Later he lived at Victoria Cottage Homes for three years, then Guardian Nursing Home for another three years and then the last 18 months of his life at Palm Springs nursing home.

== Interviews and documentary ==
Le Gastelois gave an interview to Channel Television in 1964 and to the Jersey Evening Post in 1966. In 1998, he was the subject of an award-winning 24-minute documentary.

== Proposed compensation ==

In 1999, The States of Jersey debated a proposition brought by Senator J.S. Rothwell to pay Le Gastelois £20,000 in compensation as a token of support to redress the injustice that he had suffered. In a BBC interview, he was quoted as saying "What can you do? You can't rebuild my life, you can't rebuild me. I don't want much now, only want to be left in peace." He said of the proposed compensation: "It's a bit late in life but it will help."

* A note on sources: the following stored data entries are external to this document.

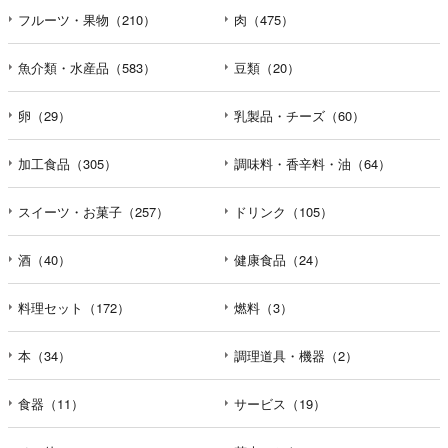
フルーツ・果物（210）
肉（475）
魚介類・水産品（583）
豆類（20）
卵（29）
乳製品・チーズ（60）
加工食品（305）
調味料・香辛料・油（64）
スイーツ・お菓子（257）
ドリンク（105）
酒（40）
健康食品（24）
料理セット（172）
燃料（3）
本（34）
調理道具・機器（2）
食器（11）
サービス（19）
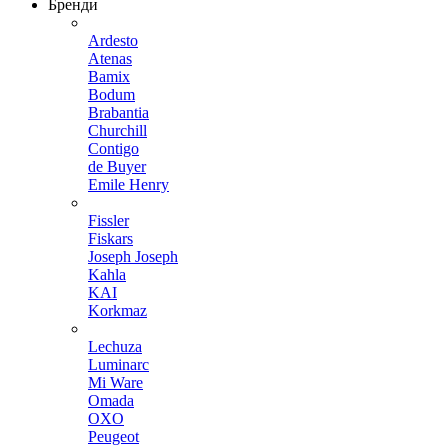
Бренди
Ardesto
Atenas
Bamix
Bodum
Brabantia
Churchill
Contigo
de Buyer
Emile Henry
Fissler
Fiskars
Joseph Joseph
Kahla
KAI
Korkmaz
Lechuza
Luminarc
Mi Ware
Omada
OXO
Peugeot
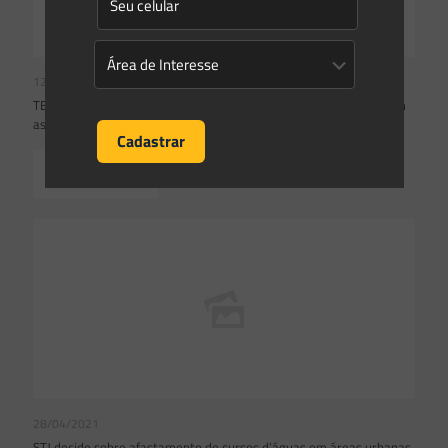
12/05/2021
TEMA 1010: STJ decidiu que em áreas urbanas consolidadas valem
as APPs do Código Florestal. Entenda os fundamentos da decisão
Read more
28/04/2021
STJ decide sobre afastamento de cursos d’águas em áreas urbanas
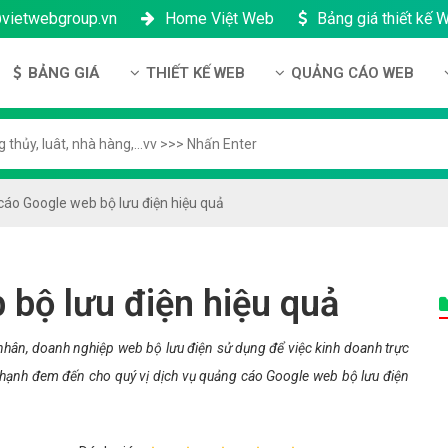
@vietwebgroup.vn
Home Việt Web
Bảng giá thiết kế 
BẢNG GIÁ
THIẾT KẾ WEB
QUẢNG CÁO WEB
 công ty
Bảng giá thiết kế Website
Thiết kế Website
Quảng cáo Google
ng lực
Bảng giá thiết kế Landing Page
Thiết kế Landing Page
Quảng cáo Facebook
n thanh toán
Bảng giá thiết kế App Android & IOS
Thiết kế App
Quảng Cáo Banner
áo Google web bộ lưu điện hiệu quả
ng nhân sự
Bảng giá Tên Miền
ch bảo mật
Bảng giá Hosting
bộ lưu điện hiệu quả
h bảo hành & bảo trì
Bảng giá thuê VPS
ông ty
Bảng giá thuê Server
hân, doanh nghiệp web bộ lưu điện sử dụng để việc kinh doanh trực
n hạnh đem đến cho quý vị dịch vụ quảng cáo Google web bộ lưu điện
h đại lý
Bảng giá SSL - HTTTS
Bảng giá Email theo tên miền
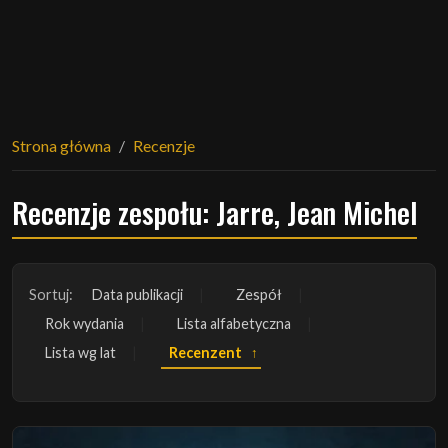
Strona główna
Recenzje
Recenzje zespołu: Jarre, Jean Michel
Sortuj:
Data publikacji
Zespół
Rok wydania
Lista alfabetyczna
Lista wg lat
Recenzent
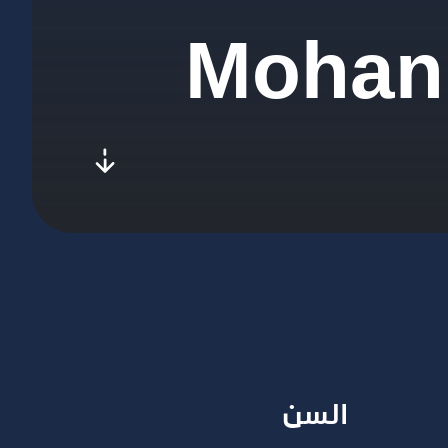
Mohann
l-to-next
السن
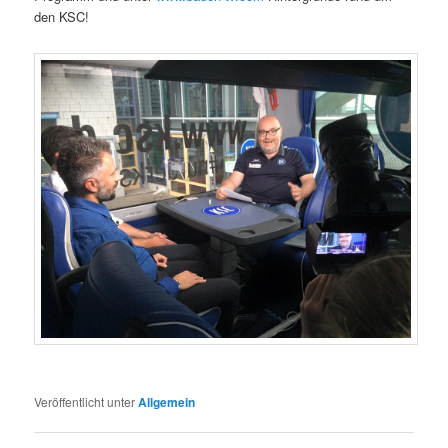
den KSC!
Veröffentlicht unter
Allgemein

The Finance and Economics Committee presented written comments to the States, expressing their sympathy for Le Gastelois' circumstances but in their opinion paying compensation could establish a precedent. After the States voted in favour of holding the debate in camera, Rothwell withdrew his proposition.

== Family ==

Le Gastelois never married, and he left no children. His nephew William Du Heaume and wife Valerie Du Heaume along with their family still live on the island. Valerie Du Heaume looked after him when his health failed. She has called for the States of Jersey to make a public apology, and for a memorial to him to be placed on the reef.

== Memorial ==

Amongst the many friends that attended his funeral were nine expert mariners from Normandy who had been amongst Le Gastelois' most frequent visitors during his exile, including Alain Blancheton, former harbourmaster of Carteret who gave the eulogy.

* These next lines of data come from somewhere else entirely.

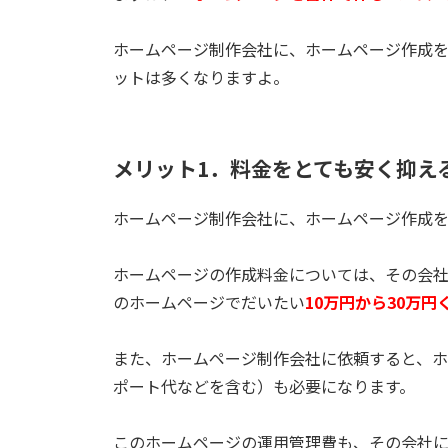
ホームページ制作会社に、ホームページ作成
ットは多くなりますよ。
メリット1．料金をとても安く抑え
ホームページ制作会社に、ホームページ作成を
ホームページの作成料金については、その会社
のホームページでだいたい
10万円から30万円
また、ホームページ制作会社に依頼すると、
ポート代などを含む）も必要になります。
このホームページの運用管理費も、その会社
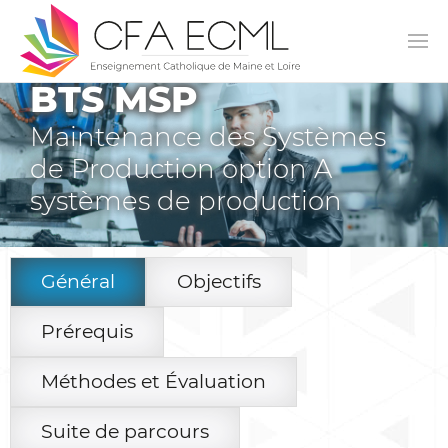
BTS MSP
Maintenance des Systèmes
de Production option A
systèmes de production
Général
Objectifs
Prérequis
Méthodes et Évaluation
Suite de parcours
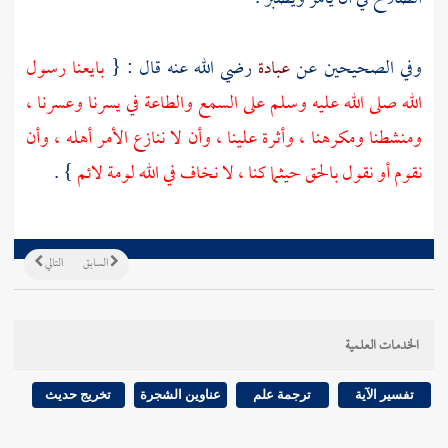
وفي الصحيحين عن
عبادة
رضي الله عنه قال : {
بايعنا رسول
الله صلى الله عليه وسلم على السمع والطاعة في يسرنا وعسرنا ،
ومنشطنا ومكرهنا ، وأثرة علينا ، وأن لا ننازع الأمر أهله ، وأن
نقوم أو نقول بالحق حيثما كنا ، لا نخاف في الله لومة لائم
} .
السابق
التالي
الخدمات العلمية
تفسير الآية
ترجمة علم
عناوين الشجرة
تخريج حديث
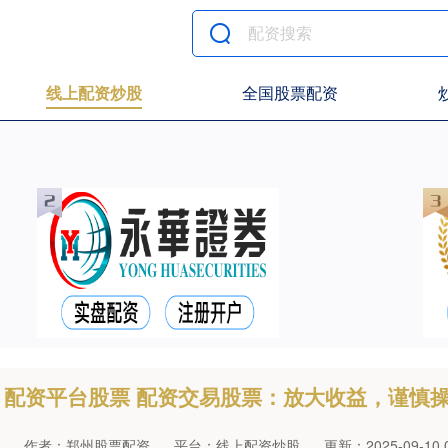
线上配资炒股
全国股票配资
配资平台股票 配资交易股票：放大收益，谨慎
作者：郑州股票配资
平台：线上配资炒股
更新：2025-09-10 0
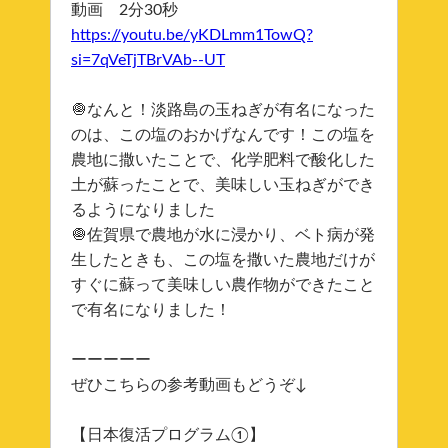
動画 2分30秒
https://youtu.be/yKDLmm1TowQ?
si=7qVeTjTBrVAb--UT
🧅なんと！淡路島の玉ねぎが有名になった
のは、この塩のおかげなんです！この塩を
農地に撒いたことで、化学肥料で酸化した
土が蘇ったことで、美味しい玉ねぎができ
るようになりました
🧅佐賀県で農地が水に浸かり、ベト病が発
生したときも、この塩を撒いた農地だけが
すぐに蘇って美味しい農作物ができたこと
で有名になりました！
ーーーーー
ぜひこちらの参考動画もどうぞ↓
【日本復活プログラム①】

Shortly after Le Gastelois' death, a Facebook group was set up to gain public support for a suitable memorial. St Martin's honorary police also expressed interest. The Facebook group has suggested "Wrongly Accused; forgive us" as a suitable epitaph. A letter to the editor of the Jersey Evening Post suggested that Jersey Heritage which each year commissions a portrait of one of the Island's well known citizens should select Le Gastelois as its next subject.

==Theatrical performance==
Andrea Earl has written a play about Le Gastelois' life. It was performed for the first time at Jersey Opera House on 28 October 2014, the month being the 100th anniversary of his birth.